Nearly 200 people attended a first-of-its-kind seminar in anticipation of a possible law establishing medical marijuana dispensaries in Hawaii.
The attendees at Saturday's event drew doctors, lawyers, accountants and others who would be involved in the medical marijuana industry, should House Bill 321 become law.
"We have to take this out of the shadows and bring it into the forefront, and we need to look at this as a legitimate medical business, and it it needs to be treated as so," said Michael Patterson, CEO of U.S. Cannabis Pharmaceutical Research and Development, which presented the seminar.
Hawaii has had legalized medical marijuana since 2000, but the bill approved by the legislature would allow for up to 16 dispensaries to be established around the state.
Seminar organizers said medical marijuana is an industry that involves a lot of different people.
"When you're going to hire an attorney, when you're going to hire an accountant, when you're going to talk to physicians who are going to write the recommendations for patients in the future, what do they need to know?" said Michael Visher, U.S. Cannabis Pharmaceutical Research and Development president.
Attorney Myles Breiner was among those who attended. "I have clients that are on the mainland in states have have legalized recreational marijuana as well as medical marijuana," he said. "And they're interested in coming back to Hawaii.
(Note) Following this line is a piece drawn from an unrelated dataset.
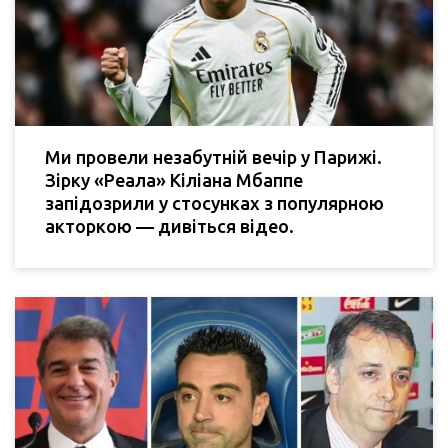
Ми провели незабутній вечір у Парижі.
Зірку «Реала» Кіліана Мбаппе
запідозрили у стосунках з популярною
акторкою — дивіться відео.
This is their home."
State Rep. Marcus Oshiro voted against the bill. He said medical marijuana for profit will only increase the use of the drug, and not always in a good way.
"This is all about business," said Oshiro. "This is all about making money. This is about increasing sales to anyone you can sell it to."
Organizers, however, said it is a business with opportunity.
"This is about creating an infrastructure and a structure for an industry that is going to continue to grow and last forever," said Visher.